Choosing a size & a pose

Here is some information on choosing a suitable size of portrait, and some considerations for deciding on what sort of pose you might want for your subject.

Size options

You’ll find a list of typical sizes on the prices page, to give you a guide to the cost of a portrait. However I can also work to a particular size you may have in mind (for instance if you are matching another portrait or want to fill an existing frame). If so please get in touch and I can give you a quote.

The smallest available size is 10 x 12 inches which is a similar size to A4 but a little wider, to give a more pleasing proportion. Any smaller than this would really be too fiddly for me to draw or paint (for my European customers, 10 x 12 inches is approximately 25.5 by 30.5 cm. The prices page shows metric conversions, and I’m happy to standardise any size to metric if you prefer)

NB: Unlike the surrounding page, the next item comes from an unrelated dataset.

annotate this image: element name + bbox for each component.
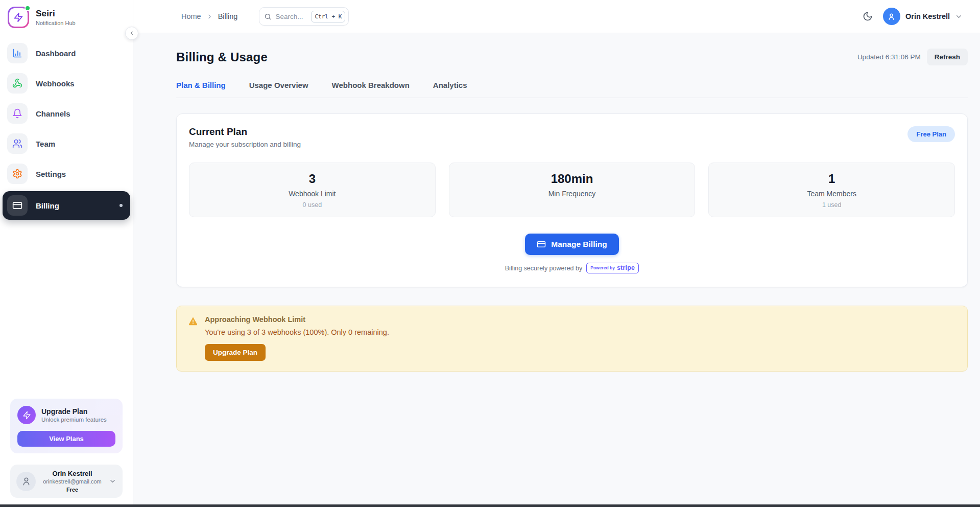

I usually advise that for a head-and-shoulder portrait of a single child, the 10 x 12 inch size is amply big enough. You could also consider a 12 inch square which is a nice shape for this type of upper body portrait. Remember that when your drawing or painting is framed the mount (mat) will add quite a lot of size to the portrait.

If you prefer a larger portrait – maybe for a portrait of a teenager or an adult – you could go to the next size up of 14 x 16 inches (similar to A3 but a little wider) or a square of similar size. For a whole body portrait I would suggest choosing the 14 x 16 inch size so that the face isn’t too fiddly for me to achieve a good likeness. I wouldn’t advise going larger than this for a single subject however, unless you particularly want a big statement piece. This is because I have a general rule of thumb that the subject’s head shouldn’t appear larger than it is in reality.

If you want two subjects within the same portrait you’ll need at least a 14 x 16 inch format so I can include enough detail, and for three subjects you’ll need at least the 16 x 23 inch size.

Choosing the pose

When it comes to choosing the pose for your subject there’s no right or wrong answer and it’s really completely a personal choice as to how you want to see your subject represented. If that subject is your child, what aspect of their character do you want to see? Do you want to select a photo that captures a particular expression that you know very well?

Child portrait pose
Child portrait pose

Some people will simply want to choose a favourite photograph for me to work from where their child is looking straight ahead and smiling.

Others prefer a more thoughtful and contemplative look that captures the child in a quiet moment. This can be a nice way to capture something that’s a little different to a photograph and looks quite artistic. You could consider a pose looking downwards, looking off in a three quarter view, or looking back over the shoulder. Browsing through the drawing gallery will show you various examples.

I’ve also drawn a number of portraits of children with a favourite pet or a favourite toy, and this can also be a nice way to represent a child’s sensitive side.